[What the exercise asks]
What you return should be only the lines in the entries below between the one holding "mindenkinek van arra" and the one holding "(700) 62 07 60.", ends included, with every picture left out.

Available data section start

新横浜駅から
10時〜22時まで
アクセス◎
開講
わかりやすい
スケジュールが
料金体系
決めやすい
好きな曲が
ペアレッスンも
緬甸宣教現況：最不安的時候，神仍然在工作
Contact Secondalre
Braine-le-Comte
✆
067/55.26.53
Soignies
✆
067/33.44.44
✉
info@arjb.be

Available data section end
Available data section start

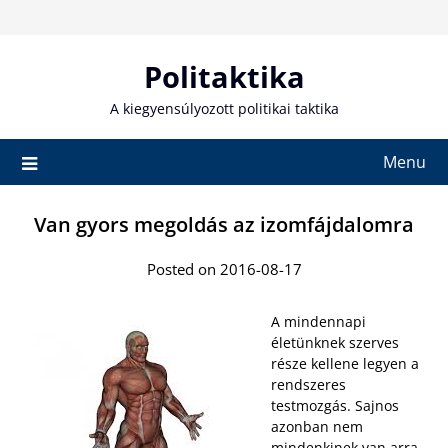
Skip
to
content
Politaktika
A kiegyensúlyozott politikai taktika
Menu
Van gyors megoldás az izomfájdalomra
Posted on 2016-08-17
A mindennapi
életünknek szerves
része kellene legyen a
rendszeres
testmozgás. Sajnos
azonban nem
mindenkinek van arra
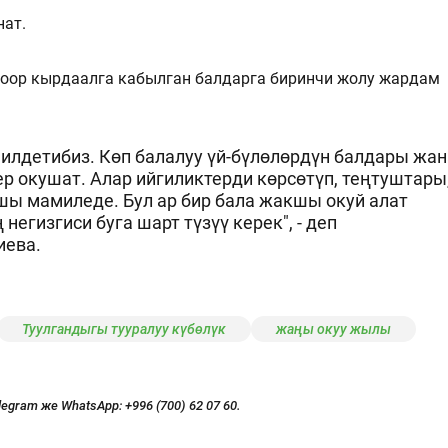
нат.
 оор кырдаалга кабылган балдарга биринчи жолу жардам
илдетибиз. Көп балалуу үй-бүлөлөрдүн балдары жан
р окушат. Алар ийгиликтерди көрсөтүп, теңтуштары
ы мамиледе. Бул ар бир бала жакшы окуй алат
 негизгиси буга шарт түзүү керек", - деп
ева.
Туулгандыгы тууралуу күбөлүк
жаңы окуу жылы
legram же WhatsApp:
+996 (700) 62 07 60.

Available data section end

[Task solution]
mindenkinek van arra
нат.
 оор кырдаалга кабылган балдарга биринчи жолу жардам
илдетибиз. Көп балалуу үй-бүлөлөрдүн балдары жан
р окушат. Алар ийгиликтерди көрсөтүп, теңтуштары
ы мамиледе. Бул ар бир бала жакшы окуй алат
 негизгиси буга шарт түзүү керек", - деп
ева.
Туулгандыгы тууралуу күбөлүк
жаңы окуу жылы
legram же WhatsApp:
+996 (700) 62 07 60.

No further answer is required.